The Jump-Off Creek Page 12
He remembered suddenly the time he had quit the Rocking Horse Ranch. He hadn’t thought about that in a while. The boss had had a fine wife, she was a big strong Swede with masses of faded blond hair plaited down her back like a girl, and a laugh that was low like a man’s but quicker and easier. She and the boss had five or six children. Tim had been maybe twenty years old then, and he had thought she was on her way toward getting old. She might have been thirty, or thirty-five. Both years he was there, she had the hands up to the house for a Christmas supper. He had never worked any place before that where the hands ever ate sitting down with the boss and his family. Afterward, in the parlor, they had all stood around with cups of hot applejack and she had brought out for each of them some thing she’d made and wrapped up in tissue paper—it was peanut brittle candy one year, and the other time a little round hazelnut cake soaked in brandy. She liked to talk, and she managed to talk with each one of them about some personal thing so they would know they hadn’t escaped her notice. She asked Tim about the stubborn, bigheaded dun horse he was riding at that time. And about a bone he had broken in his little finger. Whenever she would laugh, he would catch the boss looking at her tenderly over his cup of applejack. The third year as it came around to Christmas, Tim had quit the outfit. There weren’t any damned jobs to be found at that time of year and he had come near starving to death before spring. He hadn’t known why he’d quit, when he was twenty. But after a few years, he began to know.
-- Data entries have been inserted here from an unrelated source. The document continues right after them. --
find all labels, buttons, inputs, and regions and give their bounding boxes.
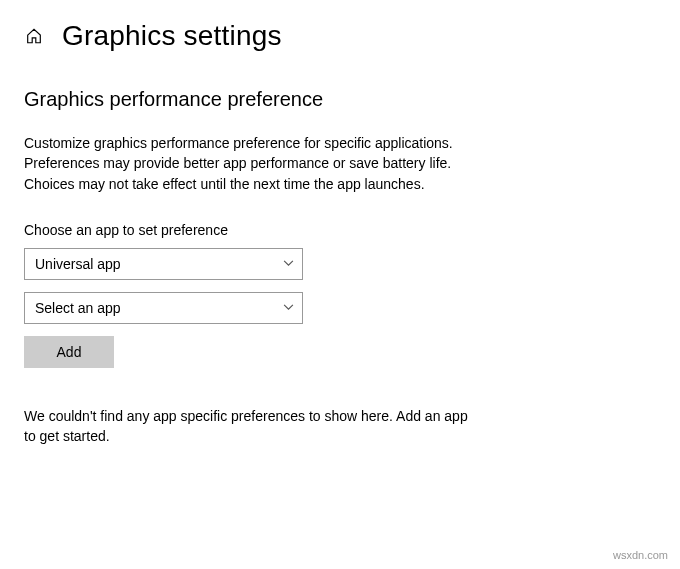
header: Graphics settings [24, 20, 656, 52]
section-description: Customize graphics performance preferenc… [24, 133, 479, 194]
watermark: wsxdn.com [613, 549, 668, 561]
page-title: Graphics settings [62, 20, 282, 52]
app-select-dropdown[interactable]: Select an app [24, 292, 303, 324]
chevron-down-icon [282, 258, 294, 270]
app-type-dropdown-value: Universal app [35, 256, 121, 272]
chevron-down-icon [282, 302, 294, 314]
app-type-dropdown[interactable]: Universal app [24, 248, 303, 280]
home-icon[interactable] [24, 26, 44, 46]
chooser-label: Choose an app to set preference [24, 222, 656, 238]
add-button[interactable]: Add [24, 336, 114, 368]
empty-state-message: We couldn't find any app specific prefer… [24, 406, 479, 447]
section-heading: Graphics performance preference [24, 88, 656, 111]
app-select-dropdown-value: Select an app [35, 300, 121, 316]
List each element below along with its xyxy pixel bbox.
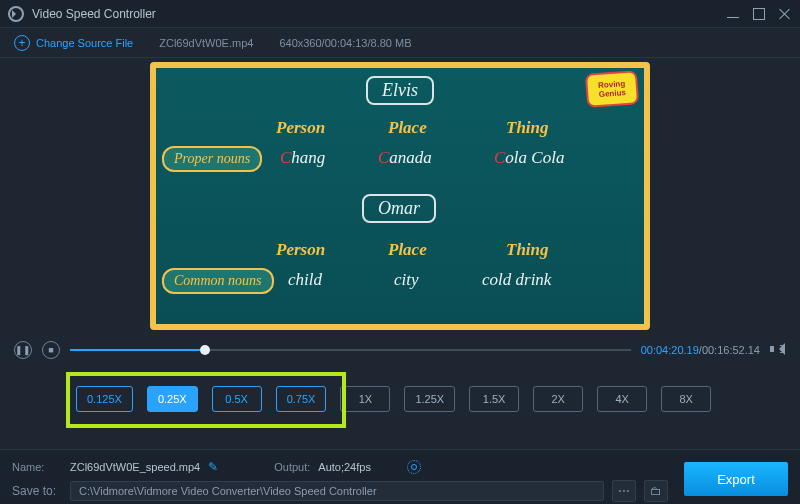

Once when he had been pretty drunk he had asked a whore to marry him. And when he had been about thirty, he had ridden a couple of times over to Choteau, Montana, to see a seventeen-year-old girl who soon after had married a logger and moved down somewhere near Missoula. He was forty-one now. He thought, Suit yourself, as he sat looking after Lydia Sanderson’s narrow back. But there wasn’t any great bitterness in it, just a vinegary, helpless discontent.
23
9 June (Sunday) Rode the long way to see Evelyn Walker today, we had a poor short visit, her husband’s hired man sick in the barn and she must go back and forth to care for him, and help her husband with the work, the man being too Sick for it. Weather has been hot, if I were Home I would long since have taken the stove down, setting it outside under tarp roof so to cook w/o heating the house red hot. But we are so High up here, nights and mornings are still frosty Cold and I do enjoy the stove then & quilts besides. I am sure Mrs Walker is right about the corn, it would sit & sulk, as indeed the pumpkins are doing which I put in in spite of her good advise. The gray Mule which I named Bill has never put on wt as I hoped, instead got thinner & now has a cough & eats little. I have tried every Remedy and fear the worst. I keep him from Rollin as much as can be. I could not stand long against the Loss of both. Mr Whiteaker has come and cut a score of poles from straight young Pinewood and tho I dislike his Purpose I am glad enough to have them. I have promised myself & the patient Goats I will have a shed & good stout fence before the Weather turns. I know I will be at that work the whole Summer as I am a poor logger and must go a ways to find good trees since A has cut all the ones along the near flat and the ridges are too steep to log. I believe I may use Mr Whiteaker’s poles before that, in walling up the Little House, the hole being well dug now & the Seat I have cut out and been planing & sanding in the evenings as the Daylight has stayed longer. I have had Mr Whiteaker’s offer of Marriage. I believe the only clear thing I felt on the occasion was Fear, as I have been long getting my Independence and am much afraid of losing it through some Need or Circumstance. If, as I feel, the proposal was forced by Loneliness, I am very sorry on that account. Only I shall not submit to the Tyrant myself, having by long denial learned the value of Self Rule.
24
There were a few old cows and three horses standing in long shadows on the grass, and a few brown birds on the brown water of the pond. From the fence line above the house she could see neither Mr. Whiteaker nor the Indian, Mr. Odell.
She liked the way their house sat at the foot of the long sloping park, with the little lake in front of it and the steep wooded ridge standing high behind. The house was dark, unkempt, but she admired the cold-cellar and the site and the post and rail fence going around most of the big meadow, and the steep-roofed shed where stove wood was stacked up in long ricks, and tools and saddles had a place to hang out of the weather. There was not a prosperous aspect about any of it, but it looked well established and was soundly built. She set a high value on those things.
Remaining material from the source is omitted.